Tak lama kemudian, ia datang dengan wajah yang penuh air mata. Namun, kuyakini air mata itu hanyalah perncitraan semata. Ia berjalan ke arahku, dan kulihat Ibu Fira—Guru BK—juga berjalan di belakangnya.

Kini, aku tahu apa yang tadi ia perbuat. Rupanya ia mengadukan perbuatanku kepada Ibu Fira. Namun, bukankah seharusnya yang menjadi korban di sini adalah aku? Aku yang selalu di-bully olehnya. Aku yang selalu menjadi bahan ejekan, body shaming, dan masih banyak lagi hal yang mereka lakukan kepadaku tanpa rasa kemanusiaan.

"Itu dia, Bu. Rani yang dorong aku sampai aku jatuh terus tangan aku berdarah. Dia juga tampar aku, Bu. Tanya aja anak kelas sini mereka juga lihat kok," adu Tasya dengan wajah memelas.

Ibu Fira pun berjalan mendekatiku, ia lalu berkata, "Benar kamu pukul Tasya sampai dia jatuh?"

"Enggak, Bu. Dia yang duluan hamburin buku aku ke lantai. Terus dia ngatain Ibu aku jalang, ya aku gak terima dong. Anak mana sih yang terima orang yang sudah lahirin dia dikatain?"

"Benar begitu, Tasya?" tanya Ibu Fira beralih menatap Tasya.

"Nggak, Bu. Ibu bisa tanya anak kelas sini. Dia langsung mukul aku kok," ucap Tasya.

"Iya, Bu. Yang Tasya bilang benar," ucap Lia salah satu teman kelasku.

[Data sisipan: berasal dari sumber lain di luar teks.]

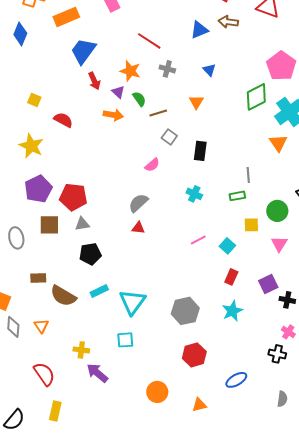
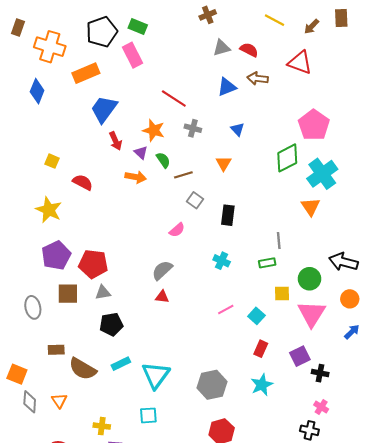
pink triangle: (279, 244) -> (312, 314), size x1.6

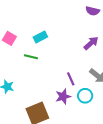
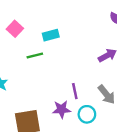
green line: (31, 57) -> (35, 55), turned -40

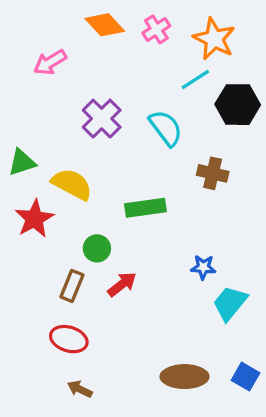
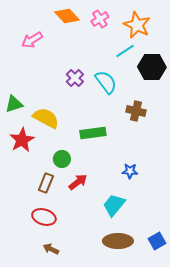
purple cross: (102, 119) -> (75, 78), moved, size x0.7
cyan trapezoid: (230, 303) -> (114, 205), moved
blue square: (245, 377) -> (157, 241), turned 30

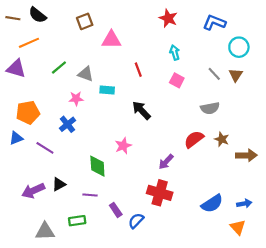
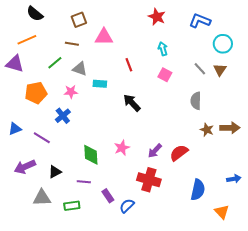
brown line: (13, 18) -> (72, 44), moved
gray semicircle: (210, 108) -> (196, 101), turned 102
orange pentagon: (28, 112) -> (36, 93), moved
red semicircle: (194, 139) -> (179, 153), moved
pink star: (123, 146) -> (122, 148), moved
brown arrow: (246, 155) -> (230, 128), moved
purple arrow: (33, 191) -> (25, 167), moved
blue semicircle: (212, 204) -> (198, 190), turned -45
blue arrow: (244, 204) -> (234, 179), moved
gray triangle: (45, 231) -> (42, 198), moved

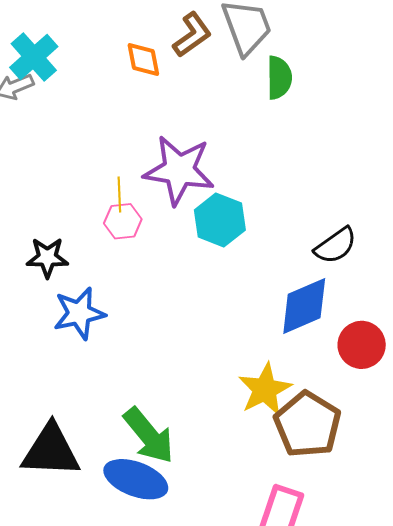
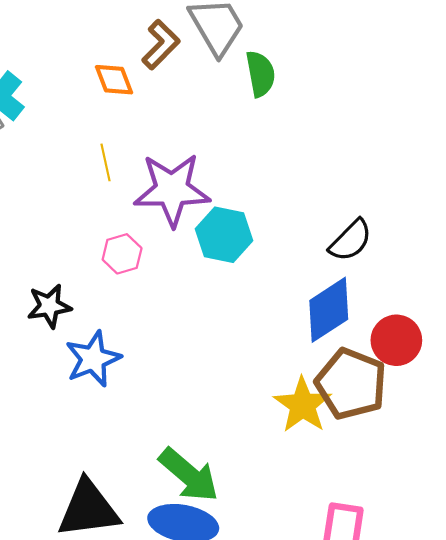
yellow line: (119, 195) -> (106, 162), moved
brown pentagon: (308, 424) -> (351, 384), moved

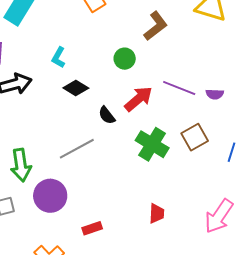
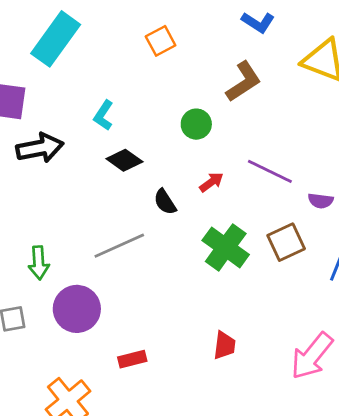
purple semicircle: (215, 94) -> (321, 201), moved
red arrow: (138, 99) -> (211, 182), size x0.6
green arrow: (21, 165) -> (39, 263), size x0.7

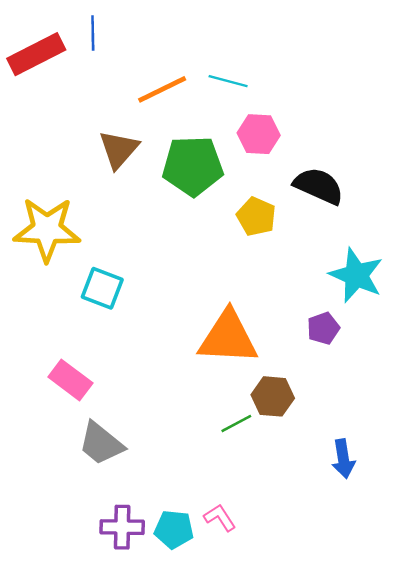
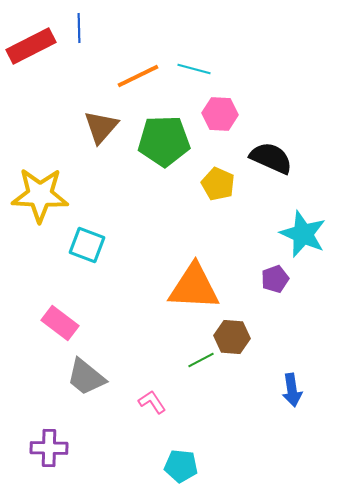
pink L-shape: (220, 518) -> (152, 402), moved
purple cross: (122, 527) -> (49, 448), moved
cyan pentagon: (174, 529) -> (181, 466), moved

Seketika harapanku hancur, seluruh siswa-siswi di kelas ini tak ada yang membelaku. Sepertinya rasa kemanusiaan dan empati mereka sudah tak ada, dikalahkan oleh rasa takut mereka di-bully oleh Tasya. Aku dijadikan kambing hitam atas perbuatan yang tak pernah kulakukan. Apakah jika orang sepertiku membela harga dirinya sudah tak bisa?

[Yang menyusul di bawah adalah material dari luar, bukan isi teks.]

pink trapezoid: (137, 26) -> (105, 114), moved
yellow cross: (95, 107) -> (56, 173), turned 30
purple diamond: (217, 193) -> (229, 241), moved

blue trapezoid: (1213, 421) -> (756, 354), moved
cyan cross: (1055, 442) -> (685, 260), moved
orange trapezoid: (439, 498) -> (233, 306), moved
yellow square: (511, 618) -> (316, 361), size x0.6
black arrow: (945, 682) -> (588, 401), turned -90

"Kamu ikut saya," ucap Ibu Fira sembari melirikku.

Kakiku dengan langkah lesu berjalan mengikuti Ibu Fira yang kuyakini akan membawaku menuju ruang BK. Seumur-umur aku tak pernah memasuki ruangan itu, karena aku tak ingin membuat Ibu sampai dipanggil dan membuat beban pikiran wanita yang sudah melahirkanku itu menjadi bertambah.

"Silahkan duduk, Rani," ucap Ibu Fira mempersilahkanku duduk di kursi besi.

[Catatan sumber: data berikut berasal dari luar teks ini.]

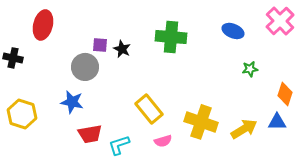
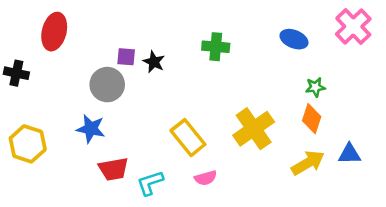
green cross: (171, 37) -> (216, 47), size x0.7
orange diamond: (285, 94) -> (312, 119), moved
yellow cross: (201, 122) -> (254, 129), moved, turned 36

Aku pun duduk di kursi itu dengan wajah pucat, jantungku berdebar kencang dan keringat dingin membanjiri tubuhku. Aku takut, aku takut Ibu akan dipanggil atau yang lebih parah aku dikeluarkan dari sekolah ini. Sungguh, aku tak akan bisa memaafkan diriku jika sampai dikeluarkan dari sekolah. Ibu bahkan rela makan nasi dengan kecap selama satu bulan demi membelikanku seragam sekolah.

"Saya tahu kamu gak salah. Saya gak buta Rani, di lantai saya liat sendiri buku-buku milik kamu berserakan. Kamu gak salah karena kamu membela harga dirimu," ucap Ibu Fira.

Mendengarucapan dari Ibu Fira, air mataku perlahan luruh tanpa kupinta. Aku terharu,setidaknya keadilan untukku masih bisa kudapatkan. Setidaknya, masih ada satuorang yang menegakkan keadilan tanpa memandang derajat.